→ What the task requires:
Which lines below contain the word "Motion"? Copy each one.
*** Begin section ***
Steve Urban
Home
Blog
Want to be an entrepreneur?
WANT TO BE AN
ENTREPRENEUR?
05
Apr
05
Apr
*** End section ***
*** Begin section ***
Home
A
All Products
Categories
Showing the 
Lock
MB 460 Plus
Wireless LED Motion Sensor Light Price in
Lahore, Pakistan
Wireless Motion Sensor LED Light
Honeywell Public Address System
*** End section ***
→ Task solution:
Wireless LED Motion Sensor Light Price in
Wireless Motion Sensor LED Light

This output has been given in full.